=== Section Start ===
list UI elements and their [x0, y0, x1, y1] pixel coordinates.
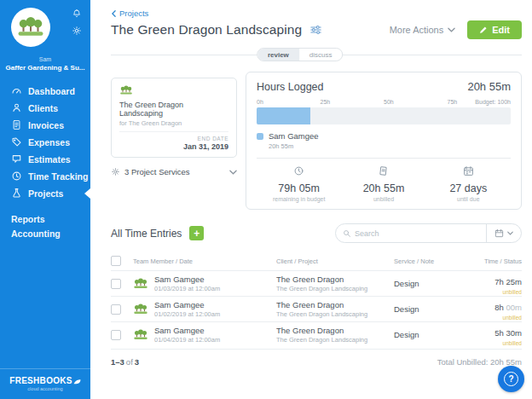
- stat-until-due: 27 days until due: [426, 159, 511, 209]
- sidebar-item-clients[interactable]: Clients: [0, 100, 90, 117]
- client-name: The Green Dragon: [276, 326, 394, 335]
- sidebar-item-dashboard[interactable]: Dashboard: [0, 83, 90, 100]
- entry-time-muted: 00m: [504, 303, 522, 312]
- entry-date: 01/02/2019 at 12:00am: [154, 310, 220, 318]
- estimates-icon: [11, 153, 22, 165]
- sidebar-quick-icons: [72, 9, 82, 36]
- stat-label: until due: [426, 196, 511, 202]
- search-input[interactable]: [355, 229, 479, 238]
- hours-bar-fill: [257, 107, 310, 124]
- sidebar-item-projects[interactable]: Projects: [0, 185, 90, 202]
- edit-button[interactable]: Edit: [467, 20, 522, 39]
- table-row[interactable]: Sam Gamgee 01/03/2019 at 12:00am The Gre…: [111, 270, 522, 296]
- legend-name: Sam Gamgee: [269, 131, 319, 141]
- sidebar-nav-secondary: Reports Accounting: [0, 212, 90, 241]
- sidebar-top: [0, 0, 90, 56]
- bell-icon[interactable]: [72, 9, 82, 19]
- services-icon: [111, 167, 120, 176]
- service-name: Design: [394, 304, 440, 314]
- entry-time: 7h 25m: [494, 277, 522, 286]
- column-header-member[interactable]: Team Member / Date: [133, 257, 276, 265]
- trees-avatar-icon: [133, 304, 148, 315]
- column-header-client[interactable]: Client / Project: [276, 257, 394, 265]
- invoices-icon: [11, 119, 22, 130]
- dashboard-icon: [11, 85, 22, 96]
- calendar-icon: [463, 165, 474, 176]
- nav-label: Accounting: [11, 228, 61, 239]
- row-checkbox[interactable]: [111, 330, 121, 340]
- more-actions-button[interactable]: More Actions: [390, 25, 456, 35]
- stat-remaining: 79h 05m remaining in budget: [257, 159, 341, 209]
- project-services-toggle[interactable]: 3 Project Services: [111, 167, 237, 176]
- sidebar-item-expenses[interactable]: Expenses: [0, 134, 90, 151]
- sidebar-item-reports[interactable]: Reports: [0, 212, 90, 227]
- time-entries-header: All Time Entries +: [111, 223, 522, 243]
- tab-review[interactable]: review: [257, 49, 299, 61]
- help-button[interactable]: ?: [498, 366, 524, 392]
- hours-stats: 79h 05m remaining in budget 20h 55m unbi…: [257, 158, 511, 209]
- nav-label: Clients: [28, 103, 58, 113]
- date-filter-button[interactable]: [486, 224, 521, 242]
- search-bar: [335, 223, 522, 243]
- budget-axis: 0h 25h 50h 75h Budget: 100h: [257, 99, 511, 107]
- trees-logo-icon: [16, 16, 45, 38]
- chevron-left-icon: [111, 10, 117, 17]
- table-row[interactable]: Sam Gamgee 01/02/2019 at 12:00am The Gre…: [111, 296, 522, 321]
- sidebar-item-invoices[interactable]: Invoices: [0, 117, 90, 134]
- stat-value: 27 days: [426, 182, 511, 194]
- end-date-label: END DATE: [119, 136, 228, 142]
- freshbooks-tagline: cloud accounting: [0, 386, 90, 391]
- column-header-time[interactable]: Time / Status: [440, 257, 522, 265]
- nav-label: Dashboard: [28, 86, 75, 96]
- sidebar-item-time-tracking[interactable]: Time Tracking: [0, 168, 90, 185]
- client-name: The Green Dragon: [276, 300, 394, 309]
- table-row[interactable]: Sam Gamgee 01/04/2019 at 12:00am The Gre…: [111, 321, 522, 347]
- project-card-column: The Green Dragon Landscaping for The Gre…: [111, 72, 237, 210]
- more-actions-label: More Actions: [390, 25, 444, 35]
- review-discuss-toggle: review discuss: [111, 48, 522, 61]
- hours-legend: Sam Gamgee 20h 55m: [257, 131, 511, 150]
- services-label: 3 Project Services: [124, 167, 190, 176]
- select-all-checkbox[interactable]: [111, 256, 121, 266]
- nav-label: Time Tracking: [28, 171, 88, 182]
- sidebar-item-accounting[interactable]: Accounting: [0, 227, 90, 241]
- edit-label: Edit: [492, 25, 510, 35]
- company-avatar[interactable]: [11, 8, 50, 47]
- trees-logo-icon: [119, 85, 133, 95]
- hours-logged-panel: Hours Logged 20h 55m 0h 25h 50h 75h Budg…: [246, 72, 522, 210]
- entry-status: unbilled: [440, 289, 522, 295]
- sidebar-user-block: Sam Gaffer Gardening & Su...: [0, 56, 90, 72]
- service-name: Design: [394, 330, 440, 339]
- card-end-date: END DATE Jan 31, 2019: [119, 131, 228, 151]
- tab-discuss[interactable]: discuss: [299, 49, 343, 61]
- row-checkbox[interactable]: [111, 279, 121, 289]
- sidebar-footer: FreshBooks cloud accounting: [0, 368, 90, 399]
- company-name[interactable]: Gaffer Gardening & Su...: [0, 64, 90, 72]
- entry-status: unbilled: [440, 315, 522, 321]
- axis-tick: 25h: [321, 99, 331, 105]
- axis-tick: 0h: [257, 99, 263, 105]
- freshbooks-logo: FreshBooks: [9, 376, 72, 385]
- add-time-entry-button[interactable]: +: [189, 226, 204, 240]
- table-footer: 1–3of3 Total Unbilled: 20h 55m: [111, 349, 522, 367]
- row-checkbox[interactable]: [111, 304, 121, 315]
- help-icon: ?: [504, 372, 518, 386]
- hours-bar-track: [257, 107, 511, 124]
- time-tracking-icon: [11, 171, 22, 182]
- budget-label: Budget: 100h: [475, 99, 511, 105]
- gear-icon[interactable]: [72, 26, 82, 36]
- sidebar-item-estimates[interactable]: Estimates: [0, 151, 90, 168]
- service-name: Design: [394, 279, 440, 288]
- calendar-icon: [494, 228, 504, 238]
- axis-tick: 75h: [448, 99, 458, 105]
- pagination-of: of: [124, 357, 135, 367]
- breadcrumb-label: Projects: [119, 9, 148, 18]
- project-card[interactable]: The Green Dragon Landscaping for The Gre…: [111, 78, 237, 158]
- legend-swatch: [257, 133, 263, 140]
- pagination-range: 1–3: [111, 357, 124, 367]
- filter-sliders-icon[interactable]: [309, 24, 322, 36]
- column-header-service[interactable]: Service / Note: [394, 257, 440, 265]
- plus-icon: +: [194, 228, 200, 239]
- breadcrumb[interactable]: Projects: [111, 9, 148, 18]
- overview-row: The Green Dragon Landscaping for The Gre…: [111, 72, 522, 210]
=== Section End ===
• ASSIGNMENT:
Would you copy every line of the entries that includes the word "Landscaping"?

• ANSWER TO THIS EXERCISE:
- project-card-column: The Green Dragon Landscaping for The Gre…: [111, 72, 237, 210]
- project-card[interactable]: The Green Dragon Landscaping for The Gre…: [111, 78, 237, 158]
- overview-row: The Green Dragon Landscaping for The Gre…: [111, 72, 522, 210]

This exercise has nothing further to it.